Career Enrichment as a Lever to Lift Employee Engagement

Never before has it been so critical for organisations to take an individualised approach to career enrichment. The reason is because demand for people has well and truly outstripped the supply of the right people at the right time needed to produce the right results.

On the supply side, many organisations are struggling with the human resource pressures placed by an ageing population, skills shortages, cost-cutting, the casualisation of the workplace, as well as offshore outsourcing. Furthermore, thanks to the advent of technology and globalization, our supply of labour is shriveling, with the best of our talent being attracted to better opportunities and more dollars overseas.

The nature of supply is also changing, with our employees becoming more sophisticated, aware and educated. But contrary to popular opinion, it is not just Generation Y which is leading the reform agenda. All generations are seeking and demanding work that is more meaningful, stimulating and challenging and that allows for purpose and fun.
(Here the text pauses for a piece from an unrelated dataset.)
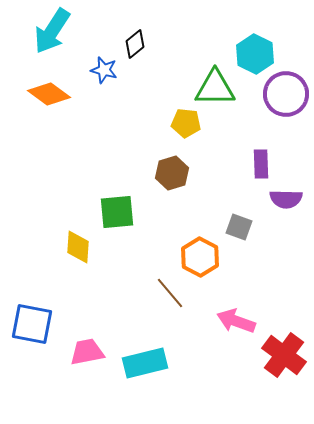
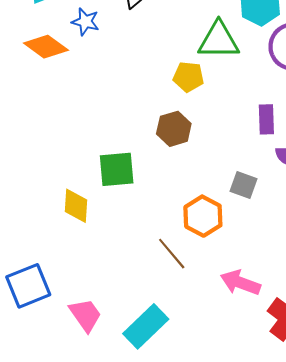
blue star: (104, 70) -> (85, 22), moved
blue square: (32, 324) -> (28, 286), turned -33
pink trapezoid: (87, 352) -> (85, 315), turned 66
cyan rectangle: (145, 363) -> (146, 326), turned -30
The wave of redundancies over the last 20 years has some perhaps unforeseen repercussions of which we are only now experiencing the tsunami effect. People who may have experienced more than two redundancies in the last few years are now more confident in changing roles; particularly those working in the IT, telecommunications, banking and finance industries. What they have learnt in the process is to downgrade the value and importance of their loyalty and commitment to an employer. This diminishing of employee engagement does not stop here because the same thing has happened for their loved ones and anyone else who may have been negatively impacted by their redundancy.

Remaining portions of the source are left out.